Records drawn from a dataset:
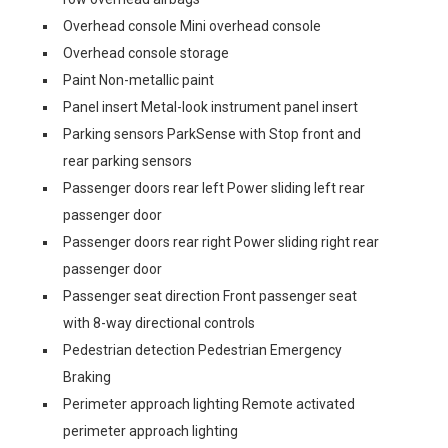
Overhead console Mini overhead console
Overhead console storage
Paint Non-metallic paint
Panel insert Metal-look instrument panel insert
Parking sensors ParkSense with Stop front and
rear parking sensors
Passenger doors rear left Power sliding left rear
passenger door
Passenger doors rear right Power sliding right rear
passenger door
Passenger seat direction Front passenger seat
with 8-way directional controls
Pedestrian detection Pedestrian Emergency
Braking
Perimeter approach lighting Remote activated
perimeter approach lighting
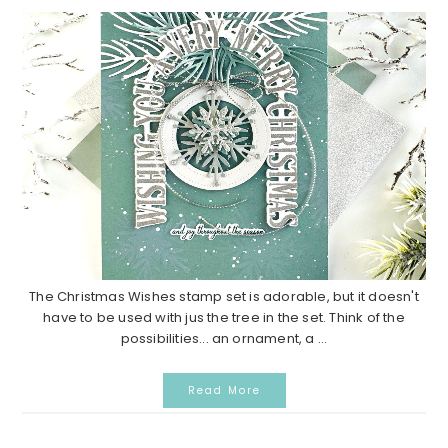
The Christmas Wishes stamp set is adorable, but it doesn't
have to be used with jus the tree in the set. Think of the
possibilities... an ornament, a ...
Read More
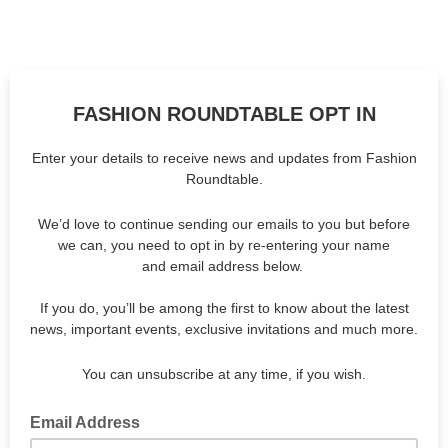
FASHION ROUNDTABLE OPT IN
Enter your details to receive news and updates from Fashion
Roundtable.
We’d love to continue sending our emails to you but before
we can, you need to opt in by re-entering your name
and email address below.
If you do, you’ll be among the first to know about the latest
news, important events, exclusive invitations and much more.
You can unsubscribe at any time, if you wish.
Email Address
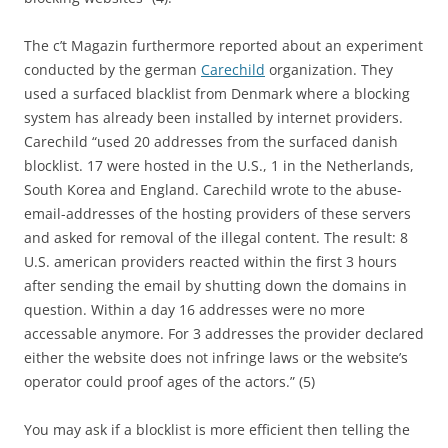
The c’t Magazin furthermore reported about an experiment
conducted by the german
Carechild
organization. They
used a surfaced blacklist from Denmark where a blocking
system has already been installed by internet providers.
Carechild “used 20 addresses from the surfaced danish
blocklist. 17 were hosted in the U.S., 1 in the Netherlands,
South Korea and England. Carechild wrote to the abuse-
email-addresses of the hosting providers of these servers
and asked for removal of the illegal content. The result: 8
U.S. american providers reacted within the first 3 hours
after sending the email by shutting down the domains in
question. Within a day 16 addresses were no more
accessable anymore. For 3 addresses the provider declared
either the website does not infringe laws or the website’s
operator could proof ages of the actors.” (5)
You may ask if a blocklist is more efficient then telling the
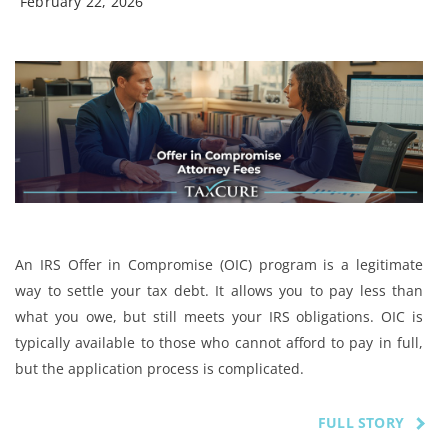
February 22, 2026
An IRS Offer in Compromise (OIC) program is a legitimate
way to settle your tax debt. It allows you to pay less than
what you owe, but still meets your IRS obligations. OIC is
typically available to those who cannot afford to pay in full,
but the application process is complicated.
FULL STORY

---

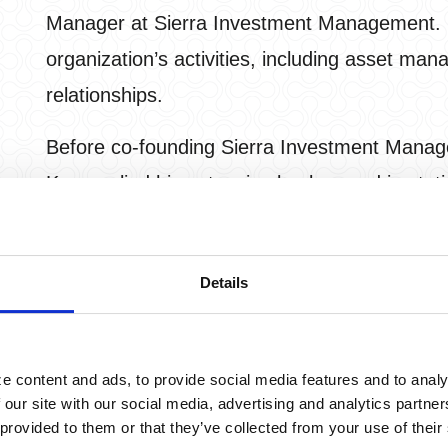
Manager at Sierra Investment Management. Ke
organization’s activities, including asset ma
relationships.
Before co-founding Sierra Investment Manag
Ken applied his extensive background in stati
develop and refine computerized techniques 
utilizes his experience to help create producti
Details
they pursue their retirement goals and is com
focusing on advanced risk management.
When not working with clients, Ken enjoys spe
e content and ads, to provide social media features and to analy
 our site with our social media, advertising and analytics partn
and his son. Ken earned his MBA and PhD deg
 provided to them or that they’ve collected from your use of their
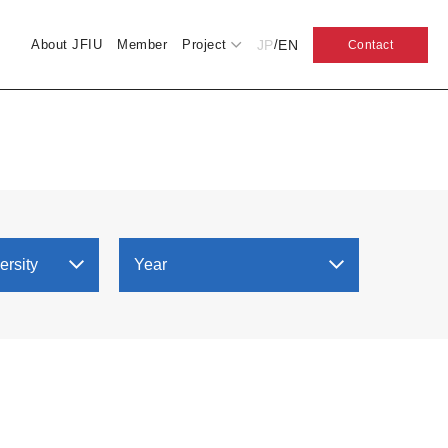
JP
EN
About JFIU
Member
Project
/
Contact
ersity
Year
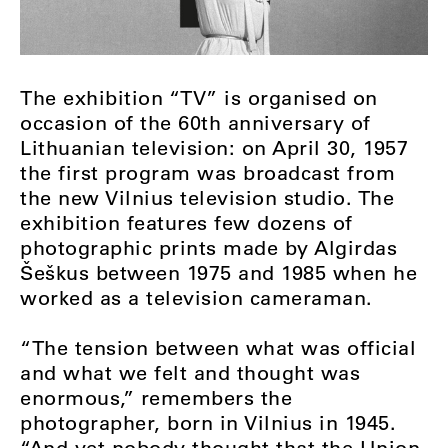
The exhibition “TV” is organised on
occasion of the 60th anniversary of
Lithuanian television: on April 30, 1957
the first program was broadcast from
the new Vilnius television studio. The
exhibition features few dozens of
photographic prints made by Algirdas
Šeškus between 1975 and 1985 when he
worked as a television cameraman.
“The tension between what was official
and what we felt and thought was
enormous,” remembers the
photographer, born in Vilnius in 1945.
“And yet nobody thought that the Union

**Work item**:
Locate the lines above that hold the word "Investment". Show every one of them.

**Task response**:
Manager at Sierra Investment Management. Ke
Before co-founding Sierra Investment Manag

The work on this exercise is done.